Part of the reason is that I'm trying to remember what the place looks like. I spent all of 15 minutes in there before I filled out an application and wrote a check for my security deposit. (I'm convinced that part of the credit check process is seeing whether or not you flinch or frantically check your bank balance before suddenly parting with this large sum of money!)
The speed of this decision was based on three reasons: I'd been fruitlessly searching for something both safe and affordable for months, I had only one month left on my current lease, and there was the indescribable sense that this was a place I could call home.
The search began because my roommate of six years is soon heading to Mongolia (yes, you read that right!) for a graduate work/missions project. I was pumped for her and excited for me - at the chance to live alone for the first time.
My excitement soon faded, however, as I realized my lowly nonprofit organization income and the high cost of living in my geographic area made for an impossible mix. Day after day I'd check apartment rental Web sites, purchase local papers with classified ads, and drive around looking for "For Rent" signs in buildings that didn't look like they were soon to be condemned. And day after day I found nothing I could either afford or feel safe living in as a single woman.
As my panic increased, so did my prayers. I claimed verses about God being our Provider. I tried to speak only words of faith instead of whining and voicing my mounting frustration. Not one, not two, but three near-misses left me even more discouraged. "Hello, God? Remember soon-to-be-homeless me?"
Then one day I received an e-mail telling me a major freelance project I'd proposed months earlier finally got approved. The advance payment suddenly broadened my options. Almost a week later a realtor I'd spoken with earlier called me back to say a one-bedroom apartment was suddenly available in a building that had previously been full. Was I interested? Was I ever!
Prompted by my other near-misses, I asked to see the place that day over my lunch hour. After filling out the application, I was approved the next day and signed the lease three days later - with one of my mother's favorite sayings ringing in my ears: "God is never late, but he's rarely early."
Like I said, I don't remember a ton about my brief visit to my soon-to-be home, but what I do remember amazes me. The apartment's in a vintage building with windows in every room. It's located one block from the train into the city, one block from an artsy theater, and two blocks from two different coffee shops. There's even a balcony where I can sneak out on post- winter evenings and chat with God. And it's so close to my office I can go home over my lunch hour.
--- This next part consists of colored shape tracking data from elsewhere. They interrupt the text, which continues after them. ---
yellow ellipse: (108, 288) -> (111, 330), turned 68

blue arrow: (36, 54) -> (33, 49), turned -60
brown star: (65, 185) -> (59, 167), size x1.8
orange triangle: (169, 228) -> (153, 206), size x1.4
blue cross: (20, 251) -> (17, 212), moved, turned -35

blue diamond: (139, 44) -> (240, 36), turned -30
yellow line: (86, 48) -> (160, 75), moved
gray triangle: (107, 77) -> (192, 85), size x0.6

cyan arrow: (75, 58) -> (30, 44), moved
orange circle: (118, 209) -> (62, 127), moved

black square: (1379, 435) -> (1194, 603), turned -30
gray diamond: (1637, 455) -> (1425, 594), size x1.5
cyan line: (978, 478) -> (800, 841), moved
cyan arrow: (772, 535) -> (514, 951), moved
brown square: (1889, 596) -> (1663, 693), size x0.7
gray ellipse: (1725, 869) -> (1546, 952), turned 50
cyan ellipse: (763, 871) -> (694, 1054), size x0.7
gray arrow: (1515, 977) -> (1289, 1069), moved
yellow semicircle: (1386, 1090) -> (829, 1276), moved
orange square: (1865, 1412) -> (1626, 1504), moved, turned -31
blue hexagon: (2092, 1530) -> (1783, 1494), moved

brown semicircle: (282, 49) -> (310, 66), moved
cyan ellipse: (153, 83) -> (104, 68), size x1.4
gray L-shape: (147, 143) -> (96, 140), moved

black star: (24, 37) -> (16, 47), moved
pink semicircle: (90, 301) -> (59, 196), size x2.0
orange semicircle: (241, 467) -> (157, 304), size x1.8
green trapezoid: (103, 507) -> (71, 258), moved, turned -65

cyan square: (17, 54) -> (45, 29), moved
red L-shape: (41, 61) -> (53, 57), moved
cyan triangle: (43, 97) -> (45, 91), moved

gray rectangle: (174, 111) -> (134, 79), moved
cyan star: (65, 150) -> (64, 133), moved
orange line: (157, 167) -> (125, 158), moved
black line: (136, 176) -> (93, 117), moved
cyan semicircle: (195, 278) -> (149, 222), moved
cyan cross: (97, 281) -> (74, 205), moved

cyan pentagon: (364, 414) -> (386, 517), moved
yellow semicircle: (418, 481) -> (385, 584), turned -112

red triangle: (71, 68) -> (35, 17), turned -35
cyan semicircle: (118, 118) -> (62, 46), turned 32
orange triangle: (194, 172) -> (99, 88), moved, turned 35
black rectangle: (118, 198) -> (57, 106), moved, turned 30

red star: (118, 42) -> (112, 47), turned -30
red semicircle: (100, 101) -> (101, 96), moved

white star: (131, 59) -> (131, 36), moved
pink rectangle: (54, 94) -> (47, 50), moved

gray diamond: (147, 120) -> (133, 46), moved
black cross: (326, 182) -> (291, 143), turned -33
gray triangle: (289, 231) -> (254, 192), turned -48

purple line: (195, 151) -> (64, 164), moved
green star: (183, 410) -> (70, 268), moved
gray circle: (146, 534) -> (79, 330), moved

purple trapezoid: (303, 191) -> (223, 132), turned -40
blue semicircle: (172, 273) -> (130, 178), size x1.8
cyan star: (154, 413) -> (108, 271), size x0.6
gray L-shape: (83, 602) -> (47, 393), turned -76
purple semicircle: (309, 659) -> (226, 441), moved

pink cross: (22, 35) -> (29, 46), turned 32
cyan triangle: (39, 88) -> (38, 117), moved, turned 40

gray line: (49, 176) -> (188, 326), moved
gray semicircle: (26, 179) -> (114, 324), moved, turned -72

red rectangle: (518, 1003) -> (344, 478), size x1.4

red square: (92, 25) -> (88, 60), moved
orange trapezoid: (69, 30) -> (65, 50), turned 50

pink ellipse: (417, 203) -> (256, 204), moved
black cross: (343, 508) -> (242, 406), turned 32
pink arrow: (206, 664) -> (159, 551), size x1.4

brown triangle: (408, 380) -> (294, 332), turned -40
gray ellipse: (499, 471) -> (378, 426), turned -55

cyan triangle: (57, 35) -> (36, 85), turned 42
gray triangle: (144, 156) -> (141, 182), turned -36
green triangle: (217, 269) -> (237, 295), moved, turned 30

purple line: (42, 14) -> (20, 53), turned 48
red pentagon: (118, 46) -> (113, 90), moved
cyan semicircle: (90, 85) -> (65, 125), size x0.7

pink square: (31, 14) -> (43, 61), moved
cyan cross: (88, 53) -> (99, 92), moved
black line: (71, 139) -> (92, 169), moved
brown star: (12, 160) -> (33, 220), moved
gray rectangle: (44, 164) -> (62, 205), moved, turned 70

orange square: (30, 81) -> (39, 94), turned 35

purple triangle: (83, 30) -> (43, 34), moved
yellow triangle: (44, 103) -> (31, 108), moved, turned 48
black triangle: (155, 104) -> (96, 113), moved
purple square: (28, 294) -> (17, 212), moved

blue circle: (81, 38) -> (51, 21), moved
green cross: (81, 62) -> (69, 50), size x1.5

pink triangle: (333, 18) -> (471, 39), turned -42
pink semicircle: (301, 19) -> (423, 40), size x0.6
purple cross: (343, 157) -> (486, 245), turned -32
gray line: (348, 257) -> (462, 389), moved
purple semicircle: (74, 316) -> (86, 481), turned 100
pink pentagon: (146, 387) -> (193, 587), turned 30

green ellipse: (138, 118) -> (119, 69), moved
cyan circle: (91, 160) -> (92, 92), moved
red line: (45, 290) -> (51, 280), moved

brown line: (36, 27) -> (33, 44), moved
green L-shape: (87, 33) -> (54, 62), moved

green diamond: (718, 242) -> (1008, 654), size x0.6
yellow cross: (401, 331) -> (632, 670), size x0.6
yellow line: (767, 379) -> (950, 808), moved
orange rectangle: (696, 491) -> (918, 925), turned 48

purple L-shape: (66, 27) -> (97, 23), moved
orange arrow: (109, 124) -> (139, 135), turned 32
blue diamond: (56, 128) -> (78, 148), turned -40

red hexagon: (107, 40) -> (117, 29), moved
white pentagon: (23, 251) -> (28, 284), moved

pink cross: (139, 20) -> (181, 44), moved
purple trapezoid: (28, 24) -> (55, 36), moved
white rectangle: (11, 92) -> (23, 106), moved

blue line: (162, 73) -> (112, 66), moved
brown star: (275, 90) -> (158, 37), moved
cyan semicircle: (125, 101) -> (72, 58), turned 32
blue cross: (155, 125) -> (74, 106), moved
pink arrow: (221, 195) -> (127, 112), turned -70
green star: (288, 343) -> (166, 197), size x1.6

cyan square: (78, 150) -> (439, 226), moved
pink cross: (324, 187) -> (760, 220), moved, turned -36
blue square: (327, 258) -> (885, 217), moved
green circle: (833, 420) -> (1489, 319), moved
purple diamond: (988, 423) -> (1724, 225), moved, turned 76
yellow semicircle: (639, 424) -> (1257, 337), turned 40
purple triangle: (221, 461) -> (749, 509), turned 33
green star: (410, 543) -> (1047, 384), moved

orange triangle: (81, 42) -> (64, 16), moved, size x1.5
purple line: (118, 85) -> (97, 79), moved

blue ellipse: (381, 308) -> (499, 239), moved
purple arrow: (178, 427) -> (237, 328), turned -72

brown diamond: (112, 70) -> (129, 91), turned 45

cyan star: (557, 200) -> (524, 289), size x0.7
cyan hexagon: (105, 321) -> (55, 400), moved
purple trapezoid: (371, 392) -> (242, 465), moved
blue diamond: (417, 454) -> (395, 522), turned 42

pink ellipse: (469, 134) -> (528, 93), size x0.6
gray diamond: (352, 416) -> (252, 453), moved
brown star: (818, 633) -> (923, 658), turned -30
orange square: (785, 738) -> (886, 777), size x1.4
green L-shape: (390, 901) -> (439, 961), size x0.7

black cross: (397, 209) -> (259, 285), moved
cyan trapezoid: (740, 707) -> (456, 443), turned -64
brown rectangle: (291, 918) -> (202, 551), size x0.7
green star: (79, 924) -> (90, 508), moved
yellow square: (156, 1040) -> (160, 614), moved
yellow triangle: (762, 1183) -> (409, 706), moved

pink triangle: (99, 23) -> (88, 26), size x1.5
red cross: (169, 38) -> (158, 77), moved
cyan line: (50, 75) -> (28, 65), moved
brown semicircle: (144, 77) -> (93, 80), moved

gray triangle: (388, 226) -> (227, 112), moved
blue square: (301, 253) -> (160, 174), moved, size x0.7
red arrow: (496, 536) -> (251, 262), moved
I'm amazed by all these features because they're all the things I would have prayed for if it hadn't felt so audacious to do so. Feeling low on options, I'd simply prayed for some place affordable and safe. And I began to realize that after years of my desire for a godly, loving husband going unfulfilled, my expectations of God and his concern, answers, and provision in my life had erroneously lowered. Though he didn't have to remind me in such beyond-my-wildest-dreams fashion that he's still in control, he did. And I can't thank him enough.
So I drive by, excitedly timing my new commute, trying to remember exactly where all those windows are located, and marveling at this miraculous answer to prayer.
I know there will be lonely days ahead as I transition to this new living arrangement - a truth I got just a taste of when I had to read pages and pages of lease-agreement legalese all on my own before signing on the dotted line. But I take great comfort in the fact that the One who provided me this new home will be right there with me.